The Dutch lodge was built on 8 rai of land on the banks of the Chao Phraya river. The lodge was a European-style brick building, the residence of Dutchmen who used the place to prepare cargoes, including cleaning goods ready for shipping, and provisions for seamen who sailed to and from Siam regularly.
Between 2004-2008 the Thai Fine Arts Department excavated the Baan Hollanda site on archaeological Findings. The excavations uncovered the remnants of the Dutch lodge with artefacts brought there by the VOC such as Delftware pottery.

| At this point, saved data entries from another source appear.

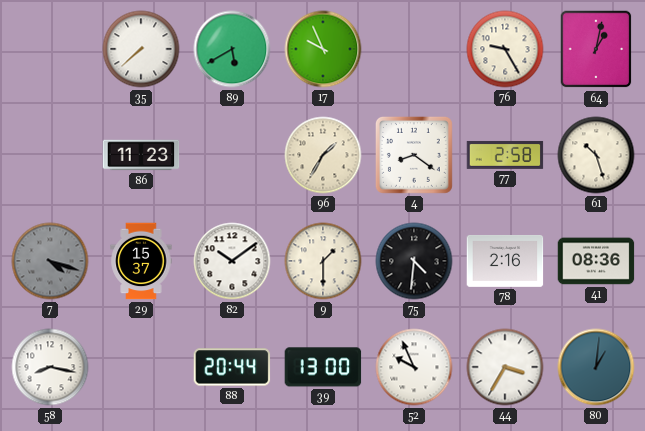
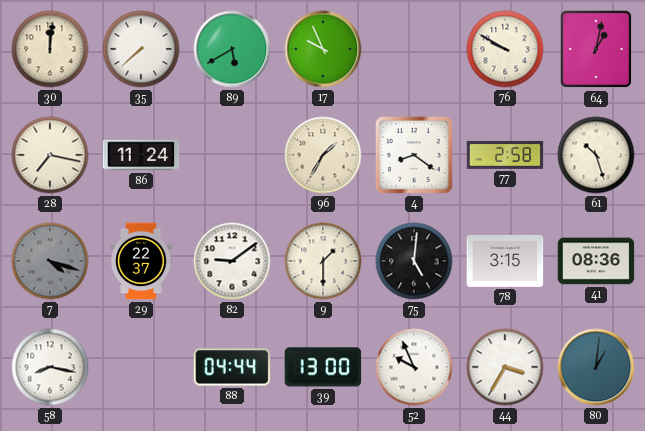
30: none -> 12:01
76: 9:25 -> 9:50
28: none -> 7:17
86: 11:23 -> 11:24
29: 15:37 -> 22:37
82: 10:09 -> 9:09
75: 4:31 -> 5:01
78: 2:16 -> 3:15
88: 20:44 -> 04:44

In 2004, the Fine Arts Department undertook to excavate and conserve the Dutch settlement in celebration of 400 years of Thai – Dutch relations. Those excavations revealed foundations of three main buildings. Furthermore, an excavation in 2008 revealed further details about the group of buildings, including drain pipes. The excavation has also unearthed many valuable types of artefacts in 2009-2010, such as Chinese porcelain, pottery, Dutch pipes and metal coins. Mostly these were trading goods from the 17th -18th centuries, confirming that this VOC factory was a busy trading spot full of various commodities.
The site is at the exact location were the VOC built its first trading post in 1630. The building is a modern facility with a Dutch colonial styled front facing the river Chao Phraya. It has a unique location – an attractive modern building in the middle of a garden, near the Wat Phananchoeng Temple, and close to the Chao Phraya river.
The architecture is based on the descriptions of the Dutch merchant Gijsbert Heeck noted in his diary from the seventeenth century about the than existing trading post. In his journal, he described that the Dutch lodge was a settlement surrounded by water and enclosed by a bamboo palisade and guarded by strong gates. Used as a residence and an office all at once, it formed an autonomous domain.
Our building is now surrounded by beautiful garden where visitors are welcome to walk around and explore the ground. There is no admission fee for our outdoor area.